Choledochojejunostomy was then performed for patients with bile duct obstruction, and gastrojejunostomy was performed for patients whose duodenal wall was involved by cancer invasion. The uninvolved area of the pancreas occasionally had fibrotic changes (coexisting pancreatitis) and had lost its lobular pattern. Thus, the cancer-free area was macroscopically classified according to whether there was coexisting pancreatitis or not. In addition, for selected patients, the blood flow in the pancreatic cancer tissue was measured by using the hydrogen gas clearance method.19 Briefly, a needle type of electrode was inserted into the cancer tissue and connected to the monitor of the hydrogen-ionization equipment (Unique Medical Co., Tokyo, Japan). After hydrogen gas inhalation, the washout speed of the hydrogen gas was monitored and compared between before and during the injection of AT-II (5 µg/min) via the catheters.

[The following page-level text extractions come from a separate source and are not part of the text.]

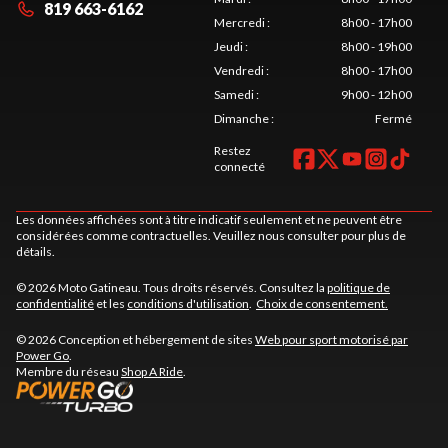
819 663-6162
Mercredi
:
8h00 - 17h00
Jeudi
:
8h00 - 19h00
Vendredi
:
8h00 - 17h00
Samedi
:
9h00 - 12h00
Dimanche
:
Fermé
Restez
connecté
Les données affichées sont à titre indicatif seulement et ne peuvent être
considérées comme contractuelles. Veuillez nous consulter pour plus de
détails.
© 2026 Moto Gatineau. Tous droits réservés. Consultez la
politique de
confidentialité
et les
conditions d'utilisation
.
Choix de consentement.
© 2026 Conception et hébergement de sites
Web pour sport motorisé par
Power Go
.
Membre du réseau
Shop A Ride
.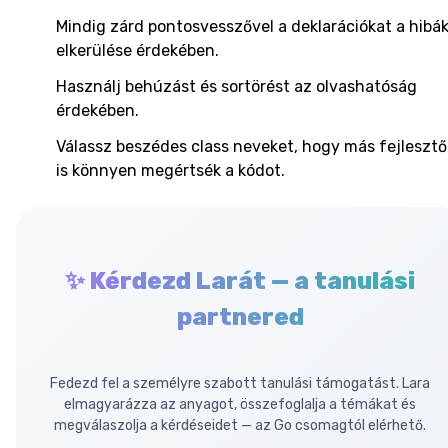
Mindig zárd pontosvesszővel a deklarációkat a hibá
elkerülése érdekében.
Használj behúzást és sortörést az olvashatóság
érdekében.
Válassz beszédes class neveket, hogy más fejlesztő
is könnyen megértsék a kódot.
✨ Kérdezd Larát — a tanulási
partnered
Fedezd fel a személyre szabott tanulási támogatást. Lara
elmagyarázza az anyagot, összefoglalja a témákat és
megválaszolja a kérdéseidet — az Go csomagtól elérhető.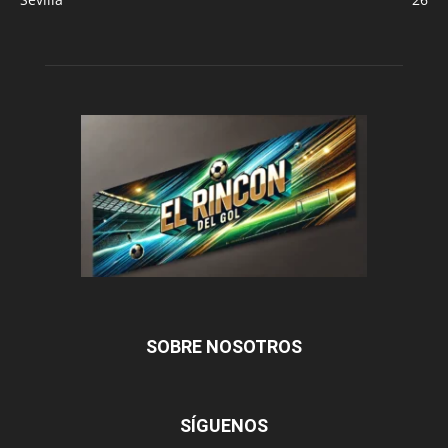
SOBRE NOSOTROS
SÍGUENOS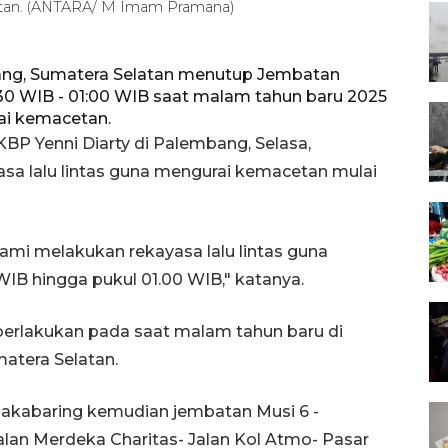
tan. (ANTARA/ M Imam Pramana)
mbang, Sumatera Selatan menutup Jembatan
30 WIB - 01:00 WIB saat malam tahun baru 2025
ai kemacetan.
P Yenni Diarty di Palembang, Selasa,
a lalu lintas guna mengurai kemacetan mulai
ami melakukan rekayasa lalu lintas guna
IB hingga pukul 01.00 WIB," katanya.
diberlakukan pada saat malam tahun baru di
tera Selatan.
akabaring kemudian jembatan Musi 6 -
s Jalan Merdeka Charitas- Jalan Kol Atmo- Pasar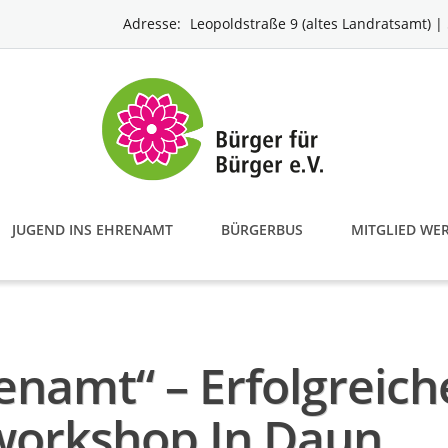
Adresse:
Leopoldstraße 9 (altes Landratsamt) 
JUGEND INS EHRENAMT
BÜRGERBUS
MITGLIED WE
enamt“ – Erfolgreich
workshop In Daun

Postoperative Treatments and Follow-Up
Intra-arterial infusion was repeated mainly at our outpatient clinic, weekly or biweekly. While the patient was lying on the bed, a thin needle was punctured into the reservoir placed in the subcutaneous layer of the abdominal wall. Then, a mixture of MTX (50 mg/m2; Lederle Co. Ltd., Tokyo, Japan) and AT-II (10 µg) dissolved in 20 mL of physiologic saline was infused continuously within 30 minutes by using an infusion pump (Syringe Pump; Terumo Co. Ltd., Tokyo, Japan). When the infusion was finished, the inner lumen of the catheter and reservoir were filled with heparin solution (1000 U/mL), and the needle was withdrawn. Two hours later, an intravenous bolus infusion of 5-fluorouracil (500 mg/m2) was performed. After this intravenous infusion was finished, the patient returned home and received oral administration of citrovorum factor (leucovorin 30 mg) for 1 day.

Before each infusion therapy, the patients received routine physical examinations with an aid of ultrasonography. The blood sampling was performed monthly to determine the complete blood count, plasma carcinoembryonic antigen (CEA) level, CA 19-9 level, liver function tests (aspartate aminotransferase, alanine aminotransferase, alkaline phosphatase, cholesterol, lactate dehydrogenase, prothrombin time, and hepaplastin test), electrolytes, glucose, and so on. Computed tomography was routinely performed every 2 months to determine the size of the primary pancreatic tumor and to search for new lesions in the liver or other surrounding organs. The chest x-ray, bone or brain scintillation, and magnetic resonance imaging were also added as needed, such as when patients complained of symptoms that suggested lung, bone, or brain metastasis. A partial response (PR) was defined as a decrease >50% in the product of the greatest perpendicular dimension of lesions for at least 4 weeks. Minor response (MR) was defined as a decrease of at least 25% but <50% in the product of the greatest perpendicular dimension of lesions for at least 4 weeks. No change (NC) was defined as <50% reduction and <25% increase of local tumor lesions lasting for at least 8 weeks. Progressive disease (PD) was defined as an increase of at least 25% in the greatest perpendicular dimension of lesions or the appearance of any new manifestations of disease.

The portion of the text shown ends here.